- Conference: Buckeye Athletic Association
- Record: 10–7 (8–2 BAA)
- Head coach: Tay Brown (3rd season);
- Home arena: Schmidlapp Gymnasium

= 1935–36 Cincinnati Bearcats men's basketball team =

American college basketball season

The 1935–36 Cincinnati Bearcats men's basketball team represented the University of Cincinnati during the 1935–36 NCAA men's basketball season. The head coach was Tay Brown, coaching his third season with the Bearcats.
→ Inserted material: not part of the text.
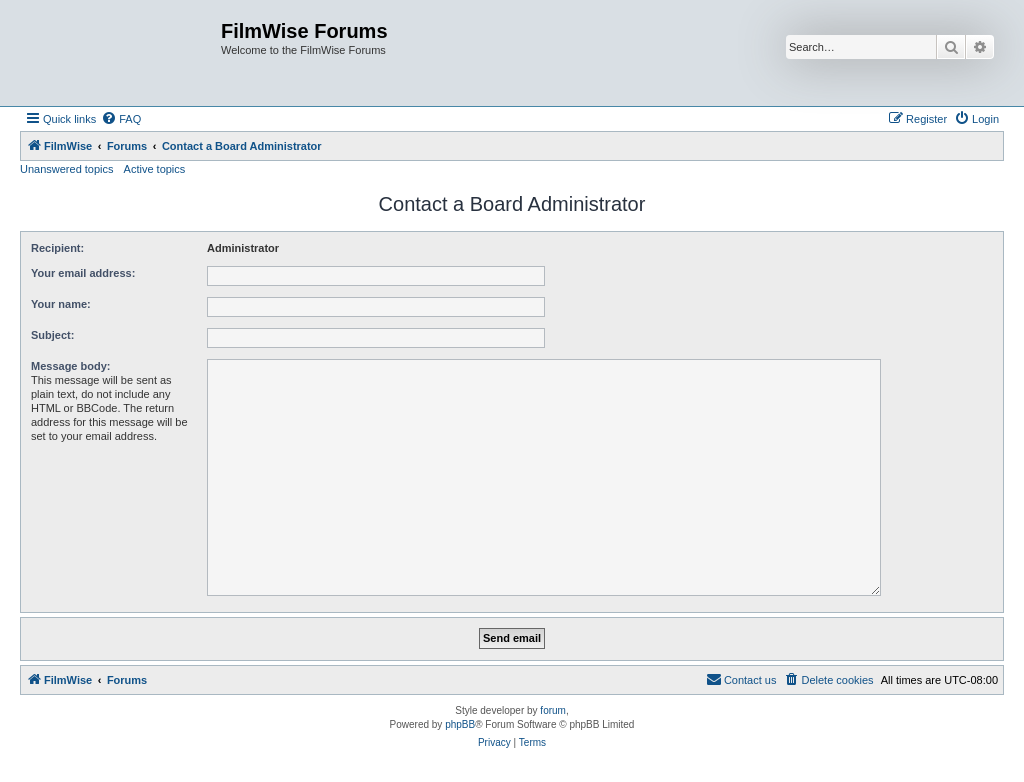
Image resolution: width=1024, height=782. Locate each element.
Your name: (61, 304)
The team finished with an overall record of 10–7.

==Schedule==

| Date time, TV | Opponent | Result | Record | Site city, state |
| December 13 | Wilmington | W 46–30 | 1–0 | Schmidlapp Gymnasium Cincinnati, OH |
| December 19 | Akron Goodyear | L 14–43 | 1–1 | Schmidlapp Gymnasium Cincinnati, OH |
| December 28 | at Butler | L 26–39 | 1–2 | Butler Fieldhouse Indianapolis, IN |
| January 3 | Alumni | W 42–25 | 2–2 | Schmidlapp Gymnasium Cincinnati, OH |
| January 11 | Ohio Wesleyan | W 26–24 | 3–2 | Schmidlapp Gymnasium Cincinnati, OH |
| January 16 | Dayton | W 39–27 | 4–2 | Schmidlapp Gymnasium Cincinnati, OH |
| January 18 | at Marshall | W 41–34 | 5–2 | Huntington, WV |
| January 22 | at Ohio | W 34–29 | 6–2 | Men's Gymnasium Athens, OH |
| January 30 | at Akron Goodyear | L 32–41 | 6–3 |  |
| February 5 | Miami (OH) | W 36–34 | 7–3 | Schmidlapp Gymnasium Cincinnati, OH |
| February 8 | Ohio | W 35–34 | 8–3 | Schmidlapp Gymnasium Cincinnati, OH |
| February 11 | at Dayton | W 32–23 | 9–3 | Montgomery County Fair Grounds Coliseum Dayton, OH |
| February 14 | Marshall | W 51–33 | 10–3 | Schmidlapp Gymnasium Cincinnati, OH |
| February 15 | at Toledo | L 33–36 | 10–4 | The Field House Toledo, OH |
| February 22 | at Ohio Wesleyan | L 30–44 | 10–5 | Delaware, OH |
| February 29 | at Miami (OH) | L 23–28 | 10–6 | Withrow Court Oxford, OH |
| March 12 | at Indianapolis | L 36–46 | 10–7 | Indianapolis, IN |
*Non-conference game. (#) Tournament seedings in parentheses.